Mine is still impulsive, short tempered, quick to take offense,…and still makes really bad choices, even after asking your advice and then choosing to do the opposite of what you’ve advised…just like when she used.
And yes replaced the substance addiction with addiction to other, in most ways healthier, activities
I couldn’t pinpoint why I think addiction, obesity, and some other syndromes are too easily labelled as “diseases,” (for which pharma is grateful), but you pinpointed it for me precisely – there is an element of choice. Thx
It’s actually the opposite. There are some medications that treat alcohol addiction that are rarely prescribed because the medical community as a whole buys the concept that it’s a character flaw. Judges send repeat offenders to AA rather than to treatment by a doctor.
It’s worse for opiate addicts.
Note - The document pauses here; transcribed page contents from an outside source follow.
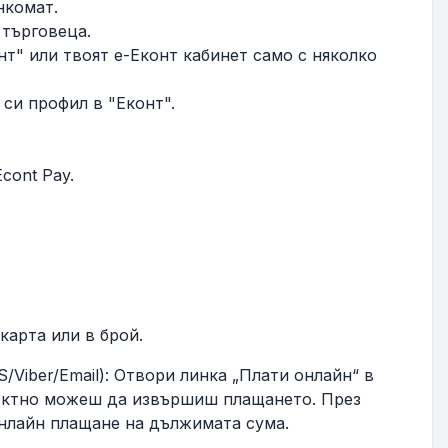
нкомат.
 търговеца.
" или твоят е-Еконт кабинет само с няколко
си профил в "Еконт".
cont Pay.
карта или в брой.
Viber/Email): Отвори линка „Плати онлайн“ в
иректно можеш да извършиш плащането. През
онлайн плащане на дължимата сума.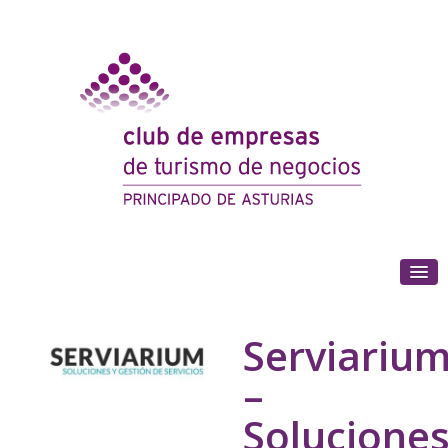
(+34) 985 180 153
Serviariu
–
Solucione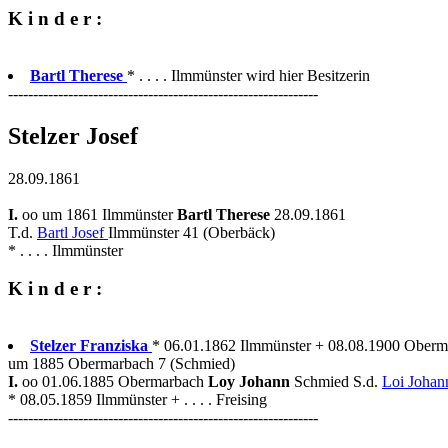
K i n d e r :
Bartl Therese
* . . . . Ilmmünster wird hier Besitzerin
--------------------------------------------------------------
Stelzer Josef
28.09.1861
I.
oo um 1861 Ilmmünster
Bartl Therese
28.09.1861
T.d.
Bartl Josef
Ilmmünster 41 (Oberbäck)
* . . . . Ilmmünster
K i n d e r :
Stelzer Franziska
* 06.01.1862 Ilmmünster + 08.08.1900 Oberm
um 1885 Obermarbach 7 (Schmied)
I.
oo 01.06.1885 Obermarbach
Loy Johann
Schmied S.d.
Loi Joha
* 08.05.1859 Ilmmünster + . . . . Freising
--------------------------------------------------------------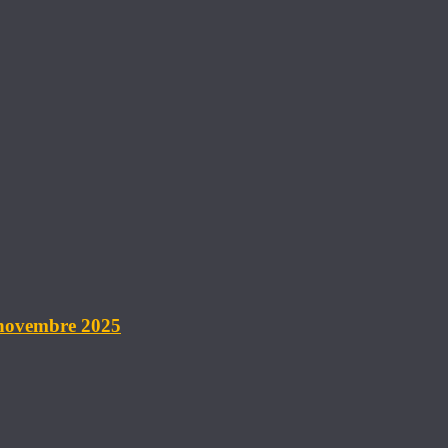
 novembre 2025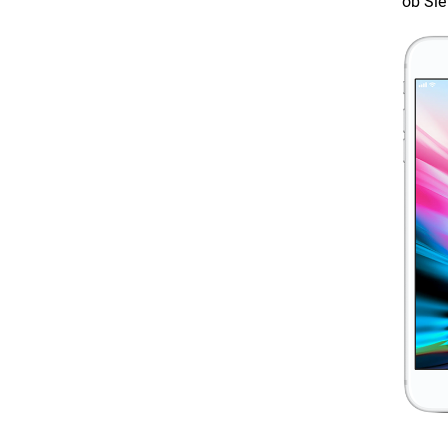
ob Sie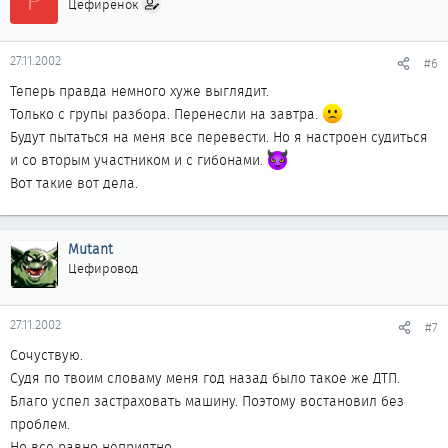
Цефирёнок
27.11.2002
#6
Теперь правда немного хуже выглядит.
Только с групы разбора. Перенесли на завтра.
Будут пытаться на меня все перевести. Но я настроен судиться
и со вторым участником и с гибонами.
Вот такие вот дела.
Mutant
Цефировод
27.11.2002
#7
Сочуствую.
Судя по твоим словаму меня год назад было такое же ДТП.
Благо успел застраховать машину. Поэтому востановил без
проблем.
Но все равно неприятно.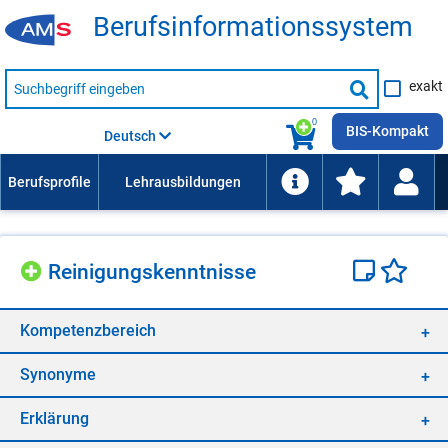
Be­rufs­in­for­ma­ti­ons­sys­tem
Suche
exakt
nach
Suche
Beruf,
Lehrausbildung,
starten
0
Kompetenz
BIS-Kompakt
Deutsch
usw.
Rei­ni­gungs­kennt­nis­se
Kom­pe­tenz­be­reich
Syn­ony­me
Er­klä­rung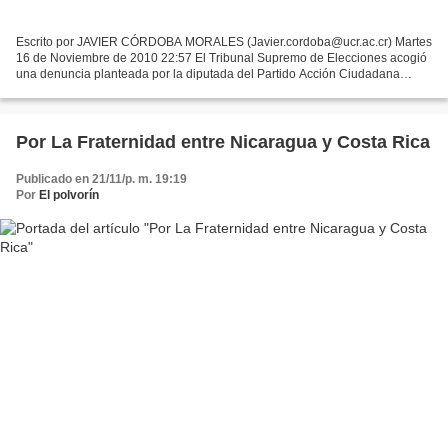
Escrito por JAVIER CÓRDOBA MORALES (Javier.cordoba@ucr.ac.cr) Martes
16 de Noviembre de 2010 22:57 El Tribunal Supremo de Elecciones acogió
una denuncia planteada por la diputada del Partido Acción Ciudadana
(PAC) Yolanda Acuña, en la que acusa a la empresa...
Por La Fraternidad entre Nicaragua y Costa Rica
Publicado en 21/11/p. m. 19:19
Por
El polvorín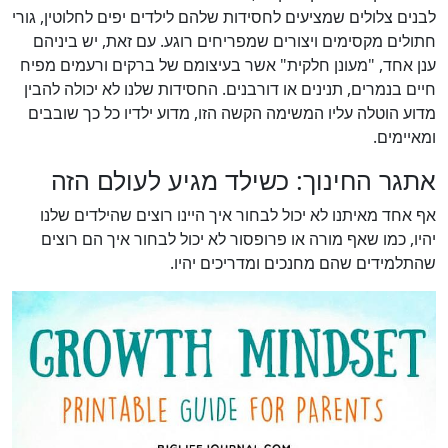
לבנים צלולים שמציעים לחסידות שלהם לילדים יפים לחלוטין, גורי
חתולים מקסימים ויצורים שמפריחים רוגע. עם זאת, יש ביניהם
ענן אחד, "מעונן חלקית" אשר בעיצומם של ברקים ורעמים מפיח
חיים בנמרים, תנינים או דורבנים. החסידות שלנו לא יכולה להבין
מדוע הוטלה עליו המשימה הקשה הזו, מדוע ילדיו כל כך שובבים
ומאיימים.
אתגר החינוך: כשילד מגיע לעולם הזה
אף אחד מאיתנו לא יכול לבחור איך היינו רוצים שהילדים שלנו
יהיו, כמו שאף מורה או פרופסור לא יכול לבחור איך הם רוצים
שהתלמידים שהם מחנכים ומדריכים יהיו.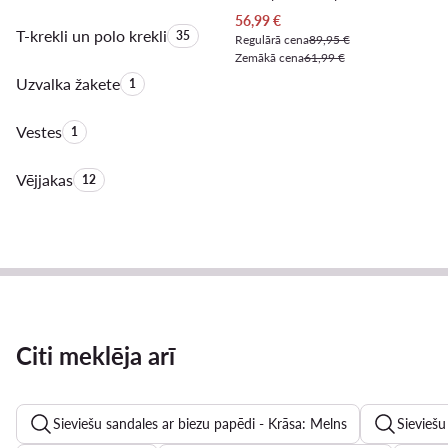
Pašreizējā cena
56,99
€
T-krekli un polo krekli
Produktu skaits:
35
Regulārā cena
89,95 €
Zemākā cena
61,99 €
Uzvalka žakete
Produktu skaits:
1
Vestes
Produktu skaits:
1
Vējjakas
Produktu skaits:
12
Citi meklēja arī
Sieviešu sandales ar biezu papēdi - Krāsa: Melns
Sieviešu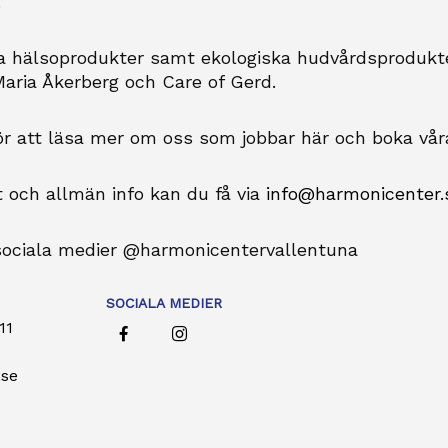
.
a hälsoprodukter samt ekologiska hudvårdsprodukter 
aria Åkerberg och Care of Gerd.
r att läsa mer om oss som jobbar här och boka vår
 och allmän info kan du få via
info@harmonicenter.
 sociala medier @harmonicentervallentuna
SOCIALA MEDIER
11
.se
There are more bureaucratic hurdles to prescribing Suboxone than to prescribing OxyContin.
Six kids in my family, four were or are addicts. Two of them died sober but from effects of various addictions, one is on Suboxone for life, one drinks herself to sleep every night alone in her apartment.
Why are my other sister and I not suffering the same fate? Because we don’t have the disease. It’s not a choice.
In really sorry for you and your family. Addiction is heartbreaking for everyone in the family.
The “choice” is that there is an option to have a cure. A “cure” exists for these “diseases.” Getting the patient to the cure might be difficult, but it is a path not available for other diseases.
Calling these chronic health issues a “disease,” seems to abdicate the role that one’s personal responsibility to be healthy plays.
Perhaps you and your sister aren’t suffering the same because you made different lifestyle choices?
No quotation marks required.
I struggle with this dichotomy daily. My sister is an addict. I am not. Her behavior, and, if I am being honest, my reaction to it, have caused an irreparable rift between us. Our dad was an addict and his youngest son has completely destroyed himself by addiction.
It’s hard not to be angry with my sister and half-brother. It’s hard not to think they had a choice. For a fact, my sister had to get sober for medical procedures. But she went back to using as soon as she could. I think she is sober now, but not sure. And it’s hard not to blame the addiction for the hurtful behavior. Surely she wouldn’t be so hurtful when sober? Or would she?
I think there are different types of addicts.